The polymer used in the compositions described herein may be synthesized by polymer condensation followed by ROP, ring-opening polymerization technique. This technique requires mild conditions and low concentration of the catalyst; however, it typically provides high purity, less side product, and less racemization as well. The first step is the condensation of lactic acid between about 90-200° C. for a duration between about 3-15 h to produce lactides. And more usually between about 120-180° C. the temperature of condensation may be between about 130-160° C. the condensation temperature of the polymer is usually more than about 80° C. and less than 200° C. The purity of lactide may be enhanced by, and not limited to, using a multistage melt crystallizer to remove the traces of lactic acid and oligomers. Then, the initiator, the ring opener, may be added to begin the polymerization of lactides and produce polylactic acid. The initiator is preferably selected not only to be safe and compatible with the eye but also to make it beneficial to the eye tissues as well. Many studies found that tin or Zn produces fewer impurities and higher molecular weight. These catalysts are favored due to their covalent metal-oxygen bond and free p and d orbitals. Tin is an irritant to the eye and not approved by the FDA for ophthalmic preparations, for that reason, it is more convenient to use zinc. zinc catalysts include, but are not limited to, zinc metal, zinc amido-oxazolinate, zinc lactate, zinc alkoxides, [LZn(μ-OBn)]2, zinc acetate Zn(OAc)2·2H2O, β-Pyridylenolate zinc, aza (oxazoline) ligand-based zinc, and Mononuclear zinc β-diketiminates. more usually, ZnCl2 may be the catalyst because, in a very low concentration, it is particularly desirable in ophthalmic pharmaceutical compositions containing therapeutically active agents. Indeed, it is approved in the FDA excipient database to be used for ophthalmic administration and also provides a source of Zn ion in a concentration that is essential for the healthy eye.
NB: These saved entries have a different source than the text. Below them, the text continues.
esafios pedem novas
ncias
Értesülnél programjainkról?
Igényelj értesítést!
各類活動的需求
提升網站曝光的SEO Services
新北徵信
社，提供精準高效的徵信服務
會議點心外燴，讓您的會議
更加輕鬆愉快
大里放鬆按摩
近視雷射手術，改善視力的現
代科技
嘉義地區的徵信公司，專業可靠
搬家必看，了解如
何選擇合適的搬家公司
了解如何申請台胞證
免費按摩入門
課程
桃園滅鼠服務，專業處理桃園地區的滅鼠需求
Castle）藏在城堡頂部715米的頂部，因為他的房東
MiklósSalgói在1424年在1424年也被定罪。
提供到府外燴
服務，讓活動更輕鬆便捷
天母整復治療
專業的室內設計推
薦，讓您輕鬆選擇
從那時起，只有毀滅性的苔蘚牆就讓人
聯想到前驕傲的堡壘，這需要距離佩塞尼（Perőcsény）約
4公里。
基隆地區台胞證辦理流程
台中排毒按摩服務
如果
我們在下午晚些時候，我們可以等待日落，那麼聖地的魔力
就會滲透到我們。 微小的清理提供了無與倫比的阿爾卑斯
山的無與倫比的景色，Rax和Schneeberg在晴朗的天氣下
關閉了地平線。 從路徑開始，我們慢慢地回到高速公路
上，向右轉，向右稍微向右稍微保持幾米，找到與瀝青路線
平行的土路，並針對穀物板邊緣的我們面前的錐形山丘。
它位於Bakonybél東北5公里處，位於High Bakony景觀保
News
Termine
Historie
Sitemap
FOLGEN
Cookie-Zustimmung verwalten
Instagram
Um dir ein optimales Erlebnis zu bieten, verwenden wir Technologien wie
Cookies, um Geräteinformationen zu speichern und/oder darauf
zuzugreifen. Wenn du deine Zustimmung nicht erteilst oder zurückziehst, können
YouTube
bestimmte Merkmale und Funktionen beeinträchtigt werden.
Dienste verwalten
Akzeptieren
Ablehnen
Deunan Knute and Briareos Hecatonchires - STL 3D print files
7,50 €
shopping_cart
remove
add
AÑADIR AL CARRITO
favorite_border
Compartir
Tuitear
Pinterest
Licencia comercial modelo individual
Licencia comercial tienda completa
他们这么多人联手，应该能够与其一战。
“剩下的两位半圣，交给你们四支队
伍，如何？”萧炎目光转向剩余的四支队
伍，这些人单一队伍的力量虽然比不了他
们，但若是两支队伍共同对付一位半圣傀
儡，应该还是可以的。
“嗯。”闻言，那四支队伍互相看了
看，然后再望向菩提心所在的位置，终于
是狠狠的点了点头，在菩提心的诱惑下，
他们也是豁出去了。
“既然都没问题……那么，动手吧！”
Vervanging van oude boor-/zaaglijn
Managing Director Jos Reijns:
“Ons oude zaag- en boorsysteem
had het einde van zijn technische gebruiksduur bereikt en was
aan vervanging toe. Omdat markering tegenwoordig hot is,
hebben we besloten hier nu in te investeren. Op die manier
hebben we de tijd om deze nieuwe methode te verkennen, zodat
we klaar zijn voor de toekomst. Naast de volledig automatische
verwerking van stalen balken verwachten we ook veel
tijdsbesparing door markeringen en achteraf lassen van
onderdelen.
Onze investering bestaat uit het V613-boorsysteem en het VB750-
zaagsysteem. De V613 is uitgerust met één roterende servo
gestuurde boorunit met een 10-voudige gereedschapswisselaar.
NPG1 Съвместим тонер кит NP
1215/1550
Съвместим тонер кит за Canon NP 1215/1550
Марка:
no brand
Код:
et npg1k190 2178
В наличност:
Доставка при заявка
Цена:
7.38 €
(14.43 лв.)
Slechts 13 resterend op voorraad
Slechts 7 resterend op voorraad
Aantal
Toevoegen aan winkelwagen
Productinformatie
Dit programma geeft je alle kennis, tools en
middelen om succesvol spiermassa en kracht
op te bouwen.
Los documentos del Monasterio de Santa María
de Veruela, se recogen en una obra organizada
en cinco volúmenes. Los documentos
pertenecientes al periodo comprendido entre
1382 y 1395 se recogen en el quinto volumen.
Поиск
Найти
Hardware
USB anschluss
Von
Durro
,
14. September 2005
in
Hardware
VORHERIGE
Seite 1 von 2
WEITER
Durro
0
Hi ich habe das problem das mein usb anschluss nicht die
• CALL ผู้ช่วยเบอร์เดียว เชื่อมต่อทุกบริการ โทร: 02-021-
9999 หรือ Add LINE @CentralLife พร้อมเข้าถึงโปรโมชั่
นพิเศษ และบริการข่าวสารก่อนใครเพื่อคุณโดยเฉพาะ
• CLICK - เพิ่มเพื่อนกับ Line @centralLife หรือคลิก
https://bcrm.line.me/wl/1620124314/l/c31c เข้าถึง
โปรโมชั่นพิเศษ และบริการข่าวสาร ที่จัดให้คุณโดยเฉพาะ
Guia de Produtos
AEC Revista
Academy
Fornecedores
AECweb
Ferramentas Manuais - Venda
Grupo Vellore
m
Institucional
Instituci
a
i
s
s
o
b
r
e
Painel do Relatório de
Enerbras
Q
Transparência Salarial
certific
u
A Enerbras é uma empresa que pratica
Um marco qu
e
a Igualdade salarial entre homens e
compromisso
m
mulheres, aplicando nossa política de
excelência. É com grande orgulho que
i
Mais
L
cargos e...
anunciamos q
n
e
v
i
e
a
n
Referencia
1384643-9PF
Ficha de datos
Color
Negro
The concentration of the initiator is varied to be of any concentration suitable for eye contact. In some embodiments, the concentration of the catalyst may be between about 1-30% w/w, and more usually between about 1-10% w/w, the concentration maybe between 0.05-5% w/w, and more usually between about ≤1-2% w/w. The concentration of the catalyst may be between about 0.01-1% w/w by adding the catalyst.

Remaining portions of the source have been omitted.